What 2020 added, on top of the background rule, is the CARES Act's § 2302 deferral. Any employer's share of Social Security tax owed on wages paid between March 27, 2020 and December 31, 2020 can be deferred, with 50% due December 31, 2021 and the balance due December 31, 2022. The deferral applies to 50% of a self-employed individual's § 1401 self-employment Social Security tax for the same period. An LLP partner can defer a material portion of the 2020 SE tax bill. The deferral is an accounting convenience, not forgiveness, and the partnership agreement has to handle which partner pays what when the two installments come due.

The LLP vs. check-the-box analysis the §199A arithmetic keeps raising

In 2018 we flagged that a law firm facing a 37% ordinary rate with no §199A deduction had, for the first time in a generation, a real C-corp conversion analysis. The rate differential between 37% ordinary and 21% corporate plus a qualified-dividend rate on distributions is roughly the margin that makes the analysis worth doing for a firm that does not distribute all its earnings.

Eighteen months later the conversion analysis is getting done and mostly not executed. The reasons are not tax reasons. Professional corporations in the five California § 16101 professions face state-bar rules on ownership, on profit participation, and on the permissible ownership of corporate shares in the practice. A California law firm that converts from LLP to PLLC or PC has to satisfy Corp. Code § 13403 and the parallel State Bar rules on professional corporation ownership, which require that all shareholders be licensed California attorneys and impose malpractice-insurance minimums.

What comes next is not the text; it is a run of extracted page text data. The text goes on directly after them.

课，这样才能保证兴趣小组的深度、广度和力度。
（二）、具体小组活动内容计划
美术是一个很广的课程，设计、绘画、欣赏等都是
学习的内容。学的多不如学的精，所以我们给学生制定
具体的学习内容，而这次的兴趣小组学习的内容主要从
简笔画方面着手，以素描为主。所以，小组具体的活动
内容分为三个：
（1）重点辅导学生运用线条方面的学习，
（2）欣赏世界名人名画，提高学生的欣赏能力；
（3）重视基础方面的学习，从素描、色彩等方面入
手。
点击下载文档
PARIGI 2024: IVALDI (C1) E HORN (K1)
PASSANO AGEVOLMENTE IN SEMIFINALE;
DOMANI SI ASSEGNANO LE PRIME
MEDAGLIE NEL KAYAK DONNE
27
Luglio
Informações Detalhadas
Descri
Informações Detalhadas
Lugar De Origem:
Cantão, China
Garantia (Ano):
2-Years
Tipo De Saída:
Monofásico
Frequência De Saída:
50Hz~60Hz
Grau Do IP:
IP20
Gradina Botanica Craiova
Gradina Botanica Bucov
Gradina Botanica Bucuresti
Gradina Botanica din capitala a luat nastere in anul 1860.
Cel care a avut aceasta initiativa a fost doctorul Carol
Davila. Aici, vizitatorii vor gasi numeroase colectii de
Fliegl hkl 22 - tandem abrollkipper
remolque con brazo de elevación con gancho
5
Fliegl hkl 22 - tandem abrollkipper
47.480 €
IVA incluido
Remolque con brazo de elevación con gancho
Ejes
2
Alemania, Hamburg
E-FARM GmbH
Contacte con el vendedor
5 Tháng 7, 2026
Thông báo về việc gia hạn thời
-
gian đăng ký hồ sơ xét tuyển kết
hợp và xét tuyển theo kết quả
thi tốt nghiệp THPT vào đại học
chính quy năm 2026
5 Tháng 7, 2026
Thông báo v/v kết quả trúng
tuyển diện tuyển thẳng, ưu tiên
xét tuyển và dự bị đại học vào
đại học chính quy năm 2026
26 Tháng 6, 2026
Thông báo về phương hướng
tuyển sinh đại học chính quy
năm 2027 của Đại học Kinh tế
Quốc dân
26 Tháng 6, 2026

The tax benefit exists. The governance, licensing, and estate-planning costs of getting inside a professional-corporation structure usually exceed it.

The firms that have pulled the trigger are mostly boutique investment-management partnerships and some consulting firms where the ownership base is small, the licensing overlay is minimal, and the cash-retention story is strong. For a law firm or a Big Four local practice, the analysis keeps landing the same place: keep the LLP wrapper, designate a BBA partnership representative under IRC § 6223, pre-authorize the § 6226 push-out, and calendar the § 306(c) filing fees.

The net position in June 2020

A partnership considering an LLP election this quarter has the same RUPA § 1001 filing to make it had three years ago. The Texas fee at $200 per general partner under Tex. Bus. Orgs. Code § 152.806 is the same. The Delaware $200 statement-of-qualification filing plus the per-partner LLP tax and the $300 flat alternative-entity tax under 6 Del. C. § 15-1001 and § 17-214 is the same. California's $800 franchise tax under Form 565 is the same. The § 306(c) shield the election buys is the same.

What is different is the environment. The partnership is probably operating from fifteen locations. The partners above the §199A thresholds are not getting a 20% deduction if the firm does the kind of work LLPs were written for. The BBA regime is live and the partnership representative's authority has to be in the agreement. The SE tax calculation for service partners is Renkemeyer straight down the middle, with a CARES Act deferral overlay this year only. And the state-licensing tie that the LLP form quietly rested on for three decades is getting a stress test that no state bar or division of corporations has publicly resolved.

A service partnership forming in 2020 should still elect LLP status; the shield is worth what it has always been worth and the filing costs are a rounding error on any firm's first month of payroll. What has changed is what the election is silent about. A 1991 partnership could file the Texas statute and assume its lawyers would practice from the firm's office. A 2020 partnership files the same statute and has to figure out, in its partnership agreement and its engagement letters and its state tax returns, what it means to be a licensed firm whose licensed work happens everywhere.